On Tuesday, the Democratic National Committee blasted reporters with a Huffington Post piece on Illinois Senate candidate Mark Kirk’s history of “exaggeration[s].” Kirk, a moderate Republican congressman who is running for Barack Obama’s old Senate seat, has been under fire for embellishing parts of his (already impressive) military service record. But the HuffPo piece wasn’t about that. It was about an episode in 2008 when Kirk claimed that China was drilling for oil off the coast of Cuba. Mother Jones’ Jonathan Stein explained why this was wrong at the time:
Problem is, that’s all false. Like, completely false. China is not currently drilling off the shores of Cuba; in fact, it doesn’t even have a off shore drilling contract. What is does have is a permit to drill on Cuban land. “China is not drilling in Cuba’s Gulf of Mexico waters, period,” Jorge Piñon, an energy expert at the University of Miami’s Center for Hemispheric Policy, told the Miami Herald. In fact, it is not yet drilling on Cuban land, either…. The Congressional Research Service also debunks Republican claims: “While there has been some concern about China’s potential involvement in offshore deepwater oil projects, to date its involvement in Cuba’s oil sector has been focused on onshore oil extraction in Pinar del Rio province through its state-run China Petroleum and Chemical Corporation. (Sinopec)”

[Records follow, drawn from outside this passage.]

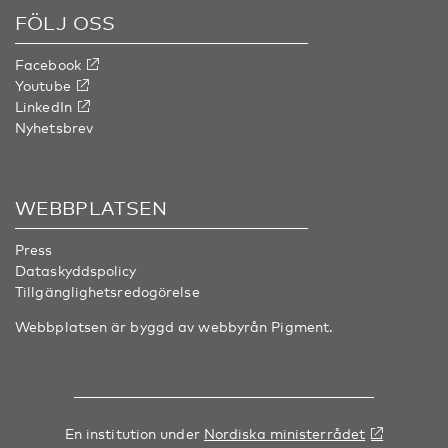
FÖLJ OSS
Facebook
Youtube
LinkedIn
Nyhetsbrev
WEBBPLATSEN
Press
Dataskyddspolicy
Tillgänglighetsredogörelse
Webbplatsen är byggd av webbyrån
Pigment
.
En institution under
Nordiska ministerrådet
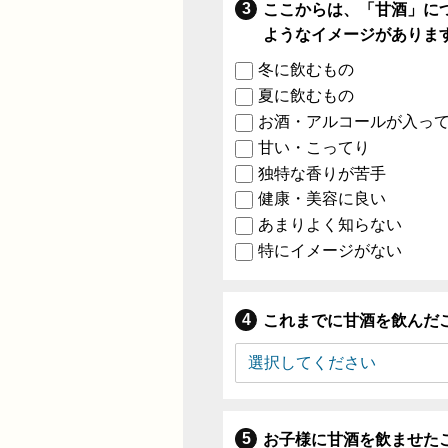
ここからは、「甘酒」に
ようなイメージがありま
冬に飲むもの
夏に飲むもの
お酒・アルコールが入っ
甘い・こってり
独特な香りが苦手
健康・美容に良い
あまりよく知らない
特にイメージがない
これまでに甘酒を飲んだ
お子様に甘酒を飲ませた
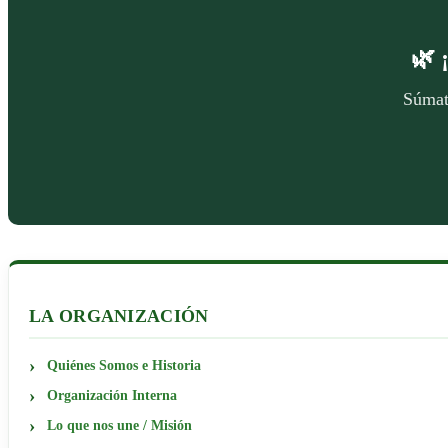
🌿
Súmate
LA ORGANIZACIÓN
Quiénes Somos e Historia
Organización Interna
Lo que nos une / Misión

So the whole thing was totally false. But Kirk wasn’t the only person to make the claim. In fact, a whole gaggle of Republicans were talking about the phantom Chinese drilling in 2008 as part of a remarkably transparent effort to push for more offshore drilling. If the communists were doing it, well, we should too, right? Anyway, it was bull-hockey, but that didn’t stop them. Here’s former Vice President Cheney:
“[O]il is being drilled right now 60 miles off the coast of Florida. We’re not doing it. The Chinese are in cooperation with the Cuban government… Even the communists have figured out that a good answer to high prices is more supply. Yet Congress has said… no to drilling off Florida.”
Here’s House Republican Whip Roy Blunt (R-MO), another 2010 Senate candidate:
“Even China recognizes that oil and natural gas is readily available off our shores; thanks to Fidel Castro, they’ve been given a permit to drill for oil 45 miles from the Florida Keys.”
Here’s House Minority Leader John Boehner (R-OH):
“Right at this moment, some 60 miles or less off the coast of Key West, Florida, China has the green light to drill for oil in order to lower energy costs in that country.”
The point here is that politicians don’t always tell the whole the truth. In fact, they often don’t tell the whole truth. But for whatever reason there’s only a media firestorm when politicians mislead about themselves. If you claim that the health care bill has death panels, you can still be taken seriously. But woe unto the politician who says something wrong about him or herself. Anyway, I bet that Kirk’s misleading statements about Chinese drilling won’t become an issue in the campaign. If we started expecting politicians to tell the truth, then we’d have to make a fuss every time Rand Paul distorted the Americans With Disabilities Act. Fact-checking legislative issues is boring. But catching someone lying about their past? Fun!